A Justiça do Amazonas decidiu submeter o empresário e ex-apresentador de televisão Alex Mendes Braga a julgamento pelo Tribunal do Júri pelos crimes de estupro, aborto provocado por terceiro sem o consentimento da gestante e violência psicológica contra a mulher. A decisão foi assinada nesta terça-feira, 24, pelo juiz Mauro Moraes Antony.
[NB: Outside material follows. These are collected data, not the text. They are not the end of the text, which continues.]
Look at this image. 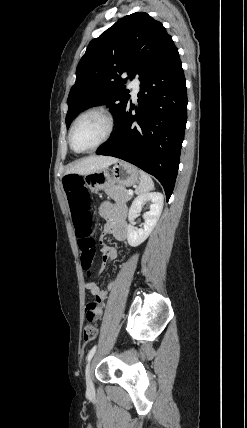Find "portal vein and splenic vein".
Returning a JSON list of instances; mask_svg holds the SVG:
<instances>
[{
	"instance_id": "obj_1",
	"label": "portal vein and splenic vein",
	"mask_w": 247,
	"mask_h": 428,
	"mask_svg": "<svg viewBox=\"0 0 247 428\" xmlns=\"http://www.w3.org/2000/svg\"><path fill=\"white\" fill-rule=\"evenodd\" d=\"M128 194L129 195H133V191L132 190H128Z\"/></svg>"
}]
</instances>
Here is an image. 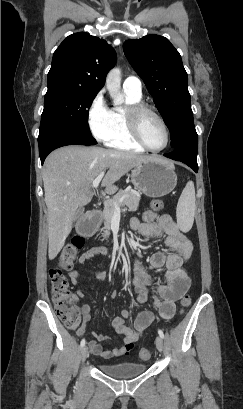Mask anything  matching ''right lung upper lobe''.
<instances>
[{
  "label": "right lung upper lobe",
  "mask_w": 243,
  "mask_h": 409,
  "mask_svg": "<svg viewBox=\"0 0 243 409\" xmlns=\"http://www.w3.org/2000/svg\"><path fill=\"white\" fill-rule=\"evenodd\" d=\"M115 63V50L105 40L85 32L74 33L54 52L48 82L99 92Z\"/></svg>",
  "instance_id": "cb5924a9"
}]
</instances>
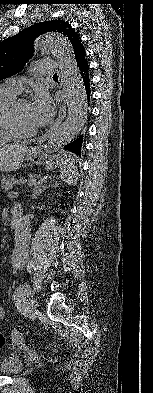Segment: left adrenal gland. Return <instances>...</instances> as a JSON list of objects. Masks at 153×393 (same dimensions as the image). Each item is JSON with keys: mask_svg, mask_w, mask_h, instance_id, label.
I'll return each mask as SVG.
<instances>
[{"mask_svg": "<svg viewBox=\"0 0 153 393\" xmlns=\"http://www.w3.org/2000/svg\"><path fill=\"white\" fill-rule=\"evenodd\" d=\"M44 180H39L36 184H34V188H33V197H37L40 195V193L42 192L41 185L43 183ZM45 189V187L43 186V190Z\"/></svg>", "mask_w": 153, "mask_h": 393, "instance_id": "obj_1", "label": "left adrenal gland"}]
</instances>
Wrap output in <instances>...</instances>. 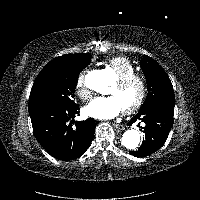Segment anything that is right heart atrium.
Instances as JSON below:
<instances>
[{
  "instance_id": "d8ad5b80",
  "label": "right heart atrium",
  "mask_w": 200,
  "mask_h": 200,
  "mask_svg": "<svg viewBox=\"0 0 200 200\" xmlns=\"http://www.w3.org/2000/svg\"><path fill=\"white\" fill-rule=\"evenodd\" d=\"M75 91L78 97L88 100L91 97V90L86 83V72H81L75 81Z\"/></svg>"
}]
</instances>
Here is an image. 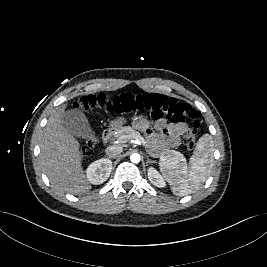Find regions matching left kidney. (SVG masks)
<instances>
[{
    "label": "left kidney",
    "instance_id": "1",
    "mask_svg": "<svg viewBox=\"0 0 267 267\" xmlns=\"http://www.w3.org/2000/svg\"><path fill=\"white\" fill-rule=\"evenodd\" d=\"M148 178L150 182L156 187L162 188V187H165L166 185L163 177L159 174V172L154 167H150L148 169Z\"/></svg>",
    "mask_w": 267,
    "mask_h": 267
}]
</instances>
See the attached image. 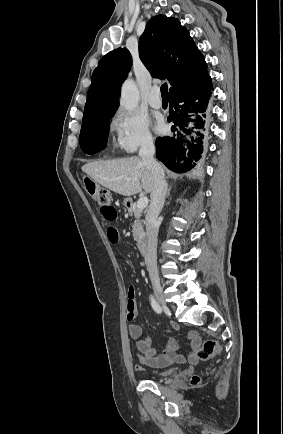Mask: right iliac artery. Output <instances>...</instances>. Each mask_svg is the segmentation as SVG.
<instances>
[{
	"instance_id": "82829eb1",
	"label": "right iliac artery",
	"mask_w": 283,
	"mask_h": 434,
	"mask_svg": "<svg viewBox=\"0 0 283 434\" xmlns=\"http://www.w3.org/2000/svg\"><path fill=\"white\" fill-rule=\"evenodd\" d=\"M151 306H152V308H153V310L155 312H157V313H161L162 312V307L156 301V299L154 298V296H151Z\"/></svg>"
}]
</instances>
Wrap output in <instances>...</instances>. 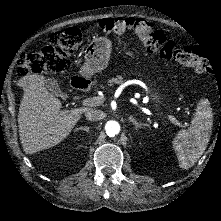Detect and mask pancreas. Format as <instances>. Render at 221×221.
I'll use <instances>...</instances> for the list:
<instances>
[{
    "label": "pancreas",
    "mask_w": 221,
    "mask_h": 221,
    "mask_svg": "<svg viewBox=\"0 0 221 221\" xmlns=\"http://www.w3.org/2000/svg\"><path fill=\"white\" fill-rule=\"evenodd\" d=\"M124 79V76L122 75H117L115 78H111L106 80L105 84H107L109 87H112L113 85L117 83H121Z\"/></svg>",
    "instance_id": "1"
}]
</instances>
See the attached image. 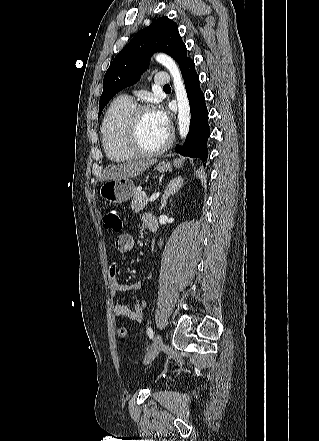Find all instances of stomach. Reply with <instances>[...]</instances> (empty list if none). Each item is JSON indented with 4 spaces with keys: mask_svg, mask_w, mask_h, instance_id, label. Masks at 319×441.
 <instances>
[{
    "mask_svg": "<svg viewBox=\"0 0 319 441\" xmlns=\"http://www.w3.org/2000/svg\"><path fill=\"white\" fill-rule=\"evenodd\" d=\"M173 165L180 167L179 160H175ZM159 172H165L172 169V165L169 162L159 163L156 167ZM135 191L134 183L129 179H113L107 180L100 188V196L107 203H123L129 200Z\"/></svg>",
    "mask_w": 319,
    "mask_h": 441,
    "instance_id": "1",
    "label": "stomach"
}]
</instances>
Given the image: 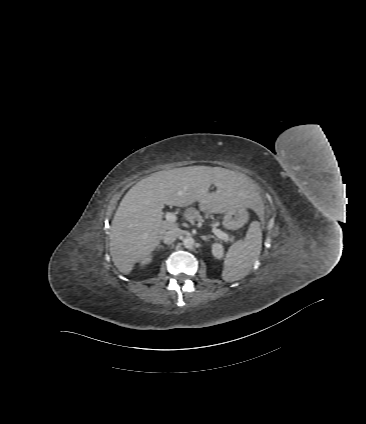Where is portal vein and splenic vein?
I'll return each mask as SVG.
<instances>
[{
  "label": "portal vein and splenic vein",
  "instance_id": "1",
  "mask_svg": "<svg viewBox=\"0 0 366 424\" xmlns=\"http://www.w3.org/2000/svg\"><path fill=\"white\" fill-rule=\"evenodd\" d=\"M165 218H166L165 221L166 222H169V223H174V222H176L178 220V216L176 214L172 213V212H166L165 213ZM212 232L217 237H219V238H221L223 240H228L229 239V236L226 233L220 231L219 229L213 228L212 229Z\"/></svg>",
  "mask_w": 366,
  "mask_h": 424
}]
</instances>
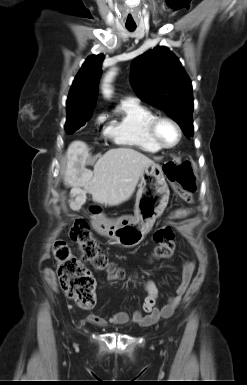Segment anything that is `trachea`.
I'll list each match as a JSON object with an SVG mask.
<instances>
[{
  "mask_svg": "<svg viewBox=\"0 0 247 385\" xmlns=\"http://www.w3.org/2000/svg\"><path fill=\"white\" fill-rule=\"evenodd\" d=\"M126 28L129 30V31H134L136 29V25H126Z\"/></svg>",
  "mask_w": 247,
  "mask_h": 385,
  "instance_id": "trachea-1",
  "label": "trachea"
}]
</instances>
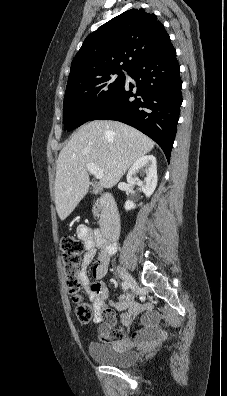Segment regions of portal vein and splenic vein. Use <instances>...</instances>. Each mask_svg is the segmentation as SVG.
<instances>
[{"label":"portal vein and splenic vein","instance_id":"obj_1","mask_svg":"<svg viewBox=\"0 0 227 396\" xmlns=\"http://www.w3.org/2000/svg\"><path fill=\"white\" fill-rule=\"evenodd\" d=\"M87 170L95 176L96 179H101L104 175L103 170L93 163L87 164Z\"/></svg>","mask_w":227,"mask_h":396}]
</instances>
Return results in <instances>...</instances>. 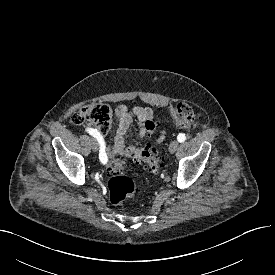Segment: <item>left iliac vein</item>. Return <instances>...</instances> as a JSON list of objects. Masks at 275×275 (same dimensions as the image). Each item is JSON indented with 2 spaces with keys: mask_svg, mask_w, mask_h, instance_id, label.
Instances as JSON below:
<instances>
[{
  "mask_svg": "<svg viewBox=\"0 0 275 275\" xmlns=\"http://www.w3.org/2000/svg\"><path fill=\"white\" fill-rule=\"evenodd\" d=\"M178 149V142L177 141H172L169 146V151L170 153H175Z\"/></svg>",
  "mask_w": 275,
  "mask_h": 275,
  "instance_id": "obj_1",
  "label": "left iliac vein"
}]
</instances>
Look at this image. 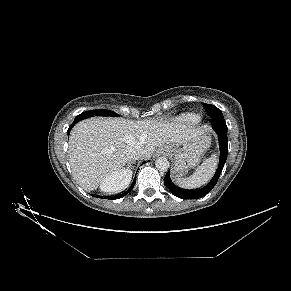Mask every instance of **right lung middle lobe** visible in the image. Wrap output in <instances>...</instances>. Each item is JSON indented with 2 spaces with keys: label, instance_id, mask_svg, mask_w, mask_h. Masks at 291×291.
I'll return each instance as SVG.
<instances>
[{
  "label": "right lung middle lobe",
  "instance_id": "obj_1",
  "mask_svg": "<svg viewBox=\"0 0 291 291\" xmlns=\"http://www.w3.org/2000/svg\"><path fill=\"white\" fill-rule=\"evenodd\" d=\"M94 115H102V116H114L115 113L110 111V110H105V109H97V110H91V111H86L80 115H78L74 121H80L82 119H85L87 117H92Z\"/></svg>",
  "mask_w": 291,
  "mask_h": 291
}]
</instances>
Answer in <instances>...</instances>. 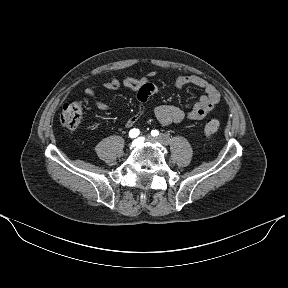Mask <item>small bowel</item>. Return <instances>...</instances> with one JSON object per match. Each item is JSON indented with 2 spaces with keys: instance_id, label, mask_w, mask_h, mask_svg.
I'll return each mask as SVG.
<instances>
[{
  "instance_id": "1",
  "label": "small bowel",
  "mask_w": 288,
  "mask_h": 288,
  "mask_svg": "<svg viewBox=\"0 0 288 288\" xmlns=\"http://www.w3.org/2000/svg\"><path fill=\"white\" fill-rule=\"evenodd\" d=\"M155 76V72H149L147 76L140 79L126 75L122 80L111 78L102 84V86L108 90H116L120 87H125L137 93L139 102L138 109L134 115L125 121L124 125L126 128H132L138 123L145 112V106L148 99L159 92V88L150 82V79ZM174 85L177 89H181L187 85L196 86L201 88L205 94L199 97L187 113L173 105H158L155 108L154 113L163 127L178 124L184 119L192 121L202 120L216 108L220 101L218 90L199 76L178 75L174 80ZM86 94L93 100L99 110L104 112H110L112 110L109 105L97 98L95 87L87 88Z\"/></svg>"
}]
</instances>
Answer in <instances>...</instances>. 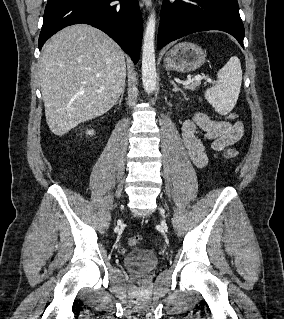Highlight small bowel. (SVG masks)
I'll list each match as a JSON object with an SVG mask.
<instances>
[{
	"label": "small bowel",
	"instance_id": "obj_1",
	"mask_svg": "<svg viewBox=\"0 0 284 319\" xmlns=\"http://www.w3.org/2000/svg\"><path fill=\"white\" fill-rule=\"evenodd\" d=\"M181 135L190 159L196 166L203 167L208 163L203 141H210L213 150L223 151L241 139L243 124L214 120L199 112L183 122Z\"/></svg>",
	"mask_w": 284,
	"mask_h": 319
}]
</instances>
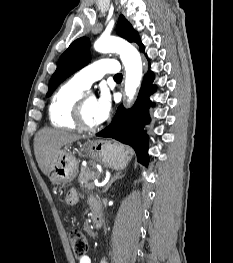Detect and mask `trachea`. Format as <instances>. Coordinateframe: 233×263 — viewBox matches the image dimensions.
<instances>
[{
  "instance_id": "trachea-1",
  "label": "trachea",
  "mask_w": 233,
  "mask_h": 263,
  "mask_svg": "<svg viewBox=\"0 0 233 263\" xmlns=\"http://www.w3.org/2000/svg\"><path fill=\"white\" fill-rule=\"evenodd\" d=\"M114 79H115L116 81H121V80H122V74L119 73V74L115 75V76H114Z\"/></svg>"
}]
</instances>
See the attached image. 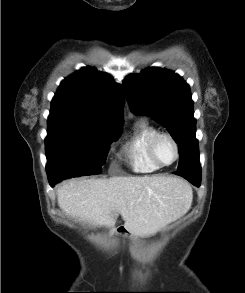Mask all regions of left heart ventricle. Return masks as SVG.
Returning a JSON list of instances; mask_svg holds the SVG:
<instances>
[{"label": "left heart ventricle", "instance_id": "obj_1", "mask_svg": "<svg viewBox=\"0 0 245 293\" xmlns=\"http://www.w3.org/2000/svg\"><path fill=\"white\" fill-rule=\"evenodd\" d=\"M157 156L162 163H170L174 159V148L171 142L166 139H160L156 147Z\"/></svg>", "mask_w": 245, "mask_h": 293}]
</instances>
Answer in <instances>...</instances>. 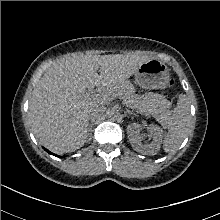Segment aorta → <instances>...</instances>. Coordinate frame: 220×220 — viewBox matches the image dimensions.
<instances>
[{
	"label": "aorta",
	"mask_w": 220,
	"mask_h": 220,
	"mask_svg": "<svg viewBox=\"0 0 220 220\" xmlns=\"http://www.w3.org/2000/svg\"><path fill=\"white\" fill-rule=\"evenodd\" d=\"M120 116V113L117 109H110L108 111V117L112 120L117 119Z\"/></svg>",
	"instance_id": "obj_1"
}]
</instances>
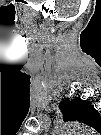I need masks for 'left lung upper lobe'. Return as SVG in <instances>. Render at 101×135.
I'll return each instance as SVG.
<instances>
[{
	"mask_svg": "<svg viewBox=\"0 0 101 135\" xmlns=\"http://www.w3.org/2000/svg\"><path fill=\"white\" fill-rule=\"evenodd\" d=\"M59 107L64 121L77 120L87 123L88 119L94 117L97 113L90 102L81 99L64 100L60 103Z\"/></svg>",
	"mask_w": 101,
	"mask_h": 135,
	"instance_id": "5c2ea615",
	"label": "left lung upper lobe"
}]
</instances>
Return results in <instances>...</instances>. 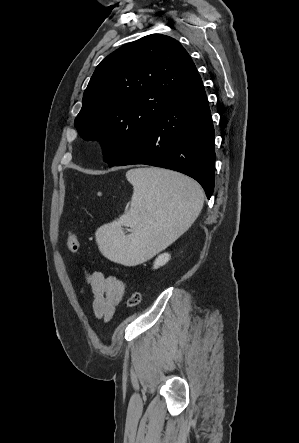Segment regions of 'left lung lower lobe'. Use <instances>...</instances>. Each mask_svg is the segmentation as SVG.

Na sentença de pronúncia, o magistrado entendeu haver indícios suficientes de autoria e materialidade para que o réu seja julgado por crime doloso contra a vida e delitos conexos. O caso tramita sob o número 0576540-07.2024.8.04.0001, no sistema Projudi, em segredo de justiça.
Nesta fase processual, não houve condenação. A decisão apenas encaminha o acusado ao Tribunal do Júri, órgão competente para julgar crimes contra a vida.
De acordo com a sentença, foi acolhido o pedido do Ministério Público do Estado do Amazonas (MP-AM) para pronunciar o réu pelo crime previsto no artigo 125 do Código Penal, que trata de aborto provocado por terceiro sem o consentimento da gestante. Também foram remetidos ao Júri os delitos previstos nos artigos 213 (estupro) e 147-B (violência psicológica contra a mulher) do Código Penal.
Segundo a denúncia do MP-AM, os fatos teriam começado em março de 2023. A vítima afirmou ter sido constrangida a manter relação sexual sob ameaça. À época, ela trabalhava como babá na residência do empresário, auxiliando a então esposa dele no período pós-parto.
O Ministério Público sustenta que, em decorrência do estupro, a mulher engravidou. Ao tomar conhecimento da gestação, conforme relatado pelo promotor Marcelo Bitarães de Souza Barros, o denunciado teria coagido a vítima a ingerir medicamento abortivo, sem o consentimento dela.
Na denúncia, o promotor afirma que o empresário agiu “com o intuito de ocultar o crime anterior e impedir o nascimento da criança”. O documento aponta que a coação teria ocorrido por meio de manipulação emocional, ameaças veladas e pressão psicológica.
Ainda segundo o MP, áudios atribuídos ao réu indicariam a compra de medicamento abortivo e a oferta de R$ 50 mil para que a vítima retornasse ao município de Jutaí e omitisse o ocorrido. A proposta, conforme a acusação, teria sido recusada.
As investigações foram conduzidas pela Polícia Civil do Amazonas (PC-AM). Em outubro de 2023, foi cumprido mandado de busca e apreensão na residência do empresário. No mês seguinte, ele foi alvo de prisão temporária e passou por audiência de custódia no Fórum Henoch Reis, em Manaus.
Após a audiência, o acusado foi encaminhado a uma unidade prisional, mas foi solto dias depois. Em maio de 2025, o Ministério Público formalizou a denúncia pelos crimes de estupro, aborto sem consentimento e violência psicológica.
Além da responsabilização criminal, o MP requereu que o réu seja condenado ao pagamento de, no mínimo, dez salários mínimos por danos morais.
Com a sentença de pronúncia, o processo avança para julgamento pelo Tribunal do Júri, que decidirá sobre a responsabilidade penal do empresário.
As informações foram publicadas inicialmente pela Revista Cenarium, em reportagem do jornalista Fred Santana, e confirmadas pelo Diário da Capital.